今月の野菜


しょうが
 ピリッとした辛味が特徴のしょうがは、日本以外でも中国・インド・欧米で香辛料として広く親しまれています。その他、昔から食欲増進、抗菌作用があるといわれるように、機能性豊かな野菜です。

調査情報部 調査情報第二課


学名: Zingiber officinale
英名:ginger
仏名:gingembre
日本での呼び名:生姜
植物学上の分類:ショウガ科
しょうがの花

1)品種と種類


しょうがの収穫風景
根しょうがは、植えつけてから収穫ま
でに半年以上かかります。
   

2)主な産地
 我が国のしょうがの収穫量は、年間3万9,400トン(平成17年産)です。都道府県別にみた収穫量の割合は、高知県が全国の34%、次いで千葉県、熊本県がそれぞれ13%でこの3県で全体の6割を占めています。
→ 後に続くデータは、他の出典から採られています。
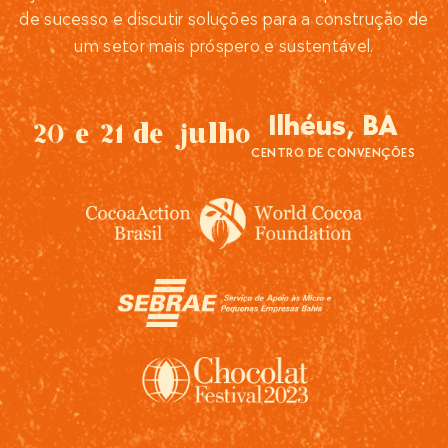
de sucesso e discutir soluções para a construção de
um setor mais próspero e sustentável.
Ilhéus, BA
20 e 21 de julho
CENTRO DE CONVENÇÕES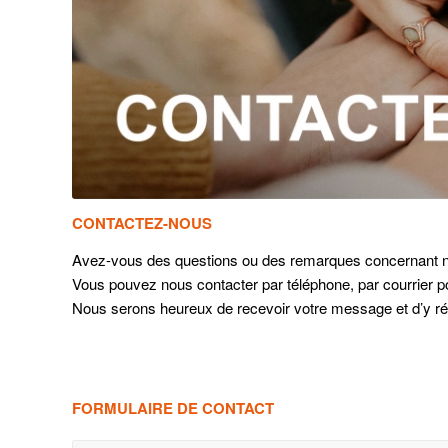
CONTACTEZ-NOUS
Avez-vous des questions ou des remarques concernant nos
Vous pouvez nous contacter par téléphone, par courrier pos
Nous serons heureux de recevoir votre message et d’y r
FORMULAIRE DE CONTACT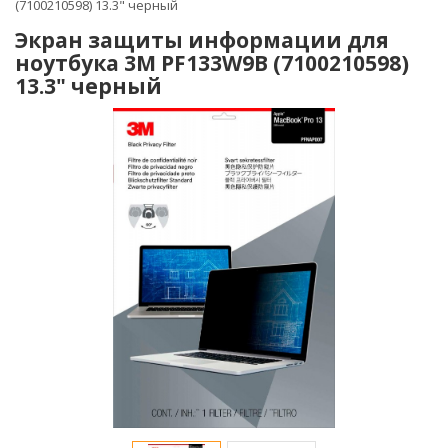
(7100210598) 13.3" черный
Экран защиты информации для
ноутбука 3M PF133W9B (7100210598)
13.3" черный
また、平成17年の生鮮しょうがの輸入量は、3万8,583トンあり、生鮮の国内しょうがと輸入しょうがはほぼ同じ量となっています。

□「しょうが」の月別入荷量および県別割合(平成17年)
<東京都中央卸売市場>
 
<大阪中央卸売市場>
資料:平成17年
東京都中央卸売市場「青果物流通年報」(「しょうが」及び「葉しょうが」の合計)
大阪中央卸売市場 「青果物流通年報」(「しょうが」及び「新しょうが」の合計)
注:( )はその月の県別出荷割合


3)プロフィール
 しょうがは、古くからインドや中国で利用されていますが、原産地は明らかではありません。日本への渡来も正確には分かりませんが、平安時代の文書中に薑(キョウ/はじかみ)と記録されたものがあることから、渡来はそれ以前の古い時期と考えられます。
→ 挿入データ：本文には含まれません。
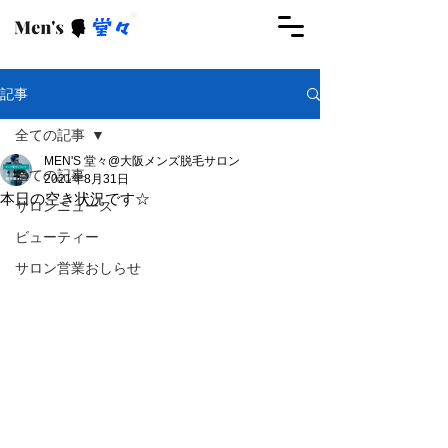
ご予約はこちらから
記事
全ての記事
MEN'S 堂々@大阪メンズ脱毛サロン
全ての記事
2021年8月31日
本日の空き状況です☆
サロンニュース
ビューティー
サロン営業おしらせ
 しょうがのことを別名‘はじかみ’と呼びます。日本古来からある山椒を元々‘はじかみ’と呼んでいましたが、しょうがの味が山椒と似ていたことから、しょうがのことも‘はじかみ’と呼ぶようになったそうです。生姜(しょうが)と呼ぶようになったのは、室町時代から江戸時代にかけてといわれています。また、英語のジンジャーの語源は「角の形をしたもの」という意味のサンスクリット語からきており、漢名の「薑」は「百邪を強力に防ぐ」という意味を持ち、これらのことから古代中国ではしょうが特有の香りが邪気を払うおまじないに使われたといわれています。
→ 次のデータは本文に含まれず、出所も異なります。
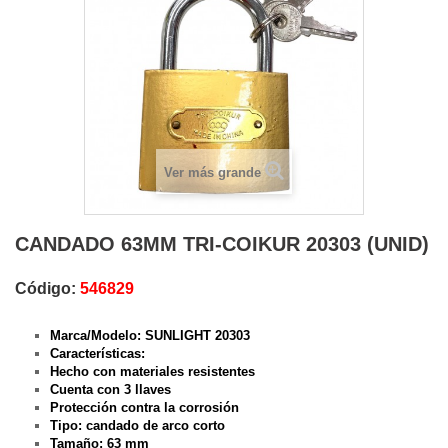
Ver más grande
CANDADO 63MM TRI-COIKUR 20303 (UNID)
Código:
546829
Marca/Modelo: SUNLIGHT 20303
Características:
Hecho con materiales resistentes
Cuenta con 3 llaves
Protección contra la corrosión
Tipo: candado de arco corto
Tamaño: 63 mm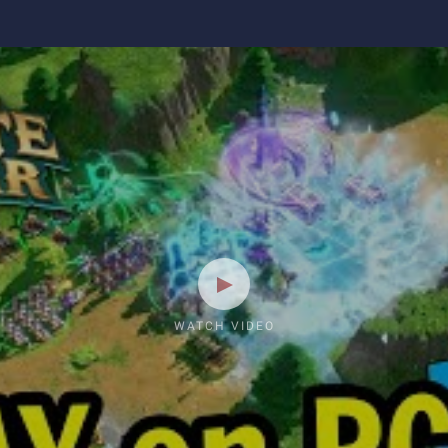
WATCH VIDEO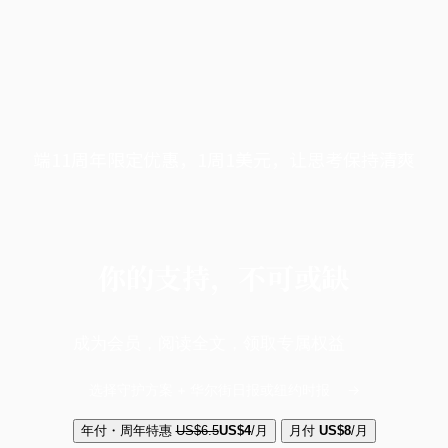
端11周年限定优惠，1周1美元，让思考保持清爽
你的支持，不可或缺
成为会员，阅读全文，领取专属权益
选择守护方案 + 华尔街日报或纽约时报
年付・周年特惠
US$6.5
US$4
/月
月付
US$8
/月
  平成に入ってから、しょうがの輸入量は急激に増加しています。近年では生鮮のみで4万トン前後の輸入量があり、その他塩蔵、酢漬けなどの加工品の輸入量と合わせると、その量は国内の生産量を上回るほどです。

 


4)栄養
 しょうがには、体内の塩分濃度を調節する役割のあるカリウムや便通を良くする食物繊維を多く含んでいますが、それ以外にも豊富に含まれている芳香成分に様々な機能性があります。その一例として、辛味成分の一つであるショウガオールは、殺菌作用に加え胃液分泌を促進し消化吸収を助ける効能があります。同じく辛味成分ジンゲロンは魚などの臭みをとる消臭作用の他、殺菌の増殖を抑える抗菌作用、新陳代謝を促し発汗作用を高める効果があります。日本では風邪をひいた時しょうが湯を飲む習慣があったことも、魚料理にしょうがを添えることも、合理的な理由があるのです。千切りやスライスをしたしょうがを魚や肉と一緒に料理をすれば自然とその臭みは和らぎます。

5訂 日本食品成分表 可食部100g当たり


5)選び方と保存方法
○選び方
1 皮に傷が少なく、ふっくらしたものを選びましょう。特に新しょうがは皮にしわがなく、みずみずしいものが良品です。
2 葉しょうがは茎があまり太くないものを選びましょう。

○保存方法
 
使った残りは、洗って水気を切り、表面が乾いたらラップに包んで冷蔵庫の野菜室で保存しましょう。また、おろしたしょうがは、一回分ごとにラップで包み、冷凍庫に保存するという方法もあります。食べる時には、自然解凍をすれば、風味も栄養分もそれほど失われることはありません。


○豆知識
〜しょうがの加工品〜
 寿司に添えられる‘ガリ’やアクセントとして使われる紅しょうがなど、しょうがには多くの加工品があります。粉末にしてお菓子に利用されることもあり、日本ではしょうがせんべい、欧米ではジンジャークッキーなどおなじみです。また、元々、ビールにしょうがの絞り汁を加えた飲料“ジンジャーエール”は、いまではアルコール分の含まれない炭酸飲料として出回っています。